In 1992, Ehlinger and Hauser executed a buy-sell agreement (“Agreement”). The Agreement provided, among other things, that in the event of a shareholder’s death or disability the shareholder’s shares could be purchased by the other at a price of “$350,000.00 or Book Value[,] whichever is greater, except if the Shareholders have determined by unanimous resolution passed subsequent to the date of this agreement that the purchase price shall be other than $350,000.00, then the most recent such resolution shall determine the purchase price. For transfers of all of a Shareholder’s stock on threat of involuntary transfer, the purchase price of a Shareholder’s shares of stock shall be the Book Value of said shares as of the end of the last fiscal year.”
Ehlinger was later diagnosed with Parkinson’s disease. In June 2001, Hauser invoked the disability buyout provisions of the Agreement and offered to purchase Ehlinger’s shares for $431,400, an amount Hauser claimed was based on Evald’s “Book Value.” Ehlinger requested an audit to confirm the Book Value calculation. Hauser refused.
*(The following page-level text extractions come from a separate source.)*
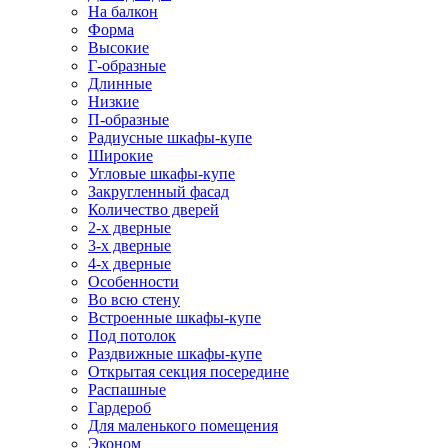
На балкон
Форма
Высокие
Г-образные
Длинные
Низкие
П-образные
Радиусные шкафы-купе
Широкие
Угловые шкафы-купе
Закругленный фасад
Количество дверей
2-х дверные
3-х дверные
4-х дверные
Особенности
Во всю стену
Встроенные шкафы-купе
Под потолок
Раздвижные шкафы-купе
Открытая секция посередине
Распашные
Гардероб
Для маленького помещения
Эконом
Ehlinger filed suit against Hauser and Evald seeking, among other things, a judicial dissolution of Evald and a declaratory judgment that the buyout provisions in the Agreement were unenforceable for lack of essential terms, including the term “Book Value,” which the Agreement neither defined nor specified a method of calculating.
The trial court ruled in Ehlinger’s favor. Hauser then appealed. The Appellate Court stated that a “contract must be definite and certain as to its basic terms and requirements to be enforceable” and that indefiniteness regarding a basic term prevents the formation of an enforceable contract. It concluded that while use of the term “Book Value” did not render the Agreement so vague as to be indefinite, it created an ambiguity in how the term “Book Value” would be calculated.
The ambiguity could not be resolved through extrinsic evidence such as the parties’ historical practices relating to the preparation of Evald’s financial statement. The Court cited prior rulings that in the absence of a specific definition in a written agreement, “Book Value” is an ambiguous term. It acknowledged that a reasonable construction might imply use of generally accepted accounting principles (“GAAP”) to calculate Book Value, but concluded that the absence of information necessary to complete a GAAP analysis rendered the Agreement unenforceable. The Court affirmed Ehlinger’s motion to dissolve Evald.
Ehlinger highlights the need for careful preparation of buy-sell and other corporate agreements to ensure that all essential and basic terms are identified, included, and defined. Any failure to do so may render an agreement unenforceable and result in unexpected consequences with substantial or disastrous effect.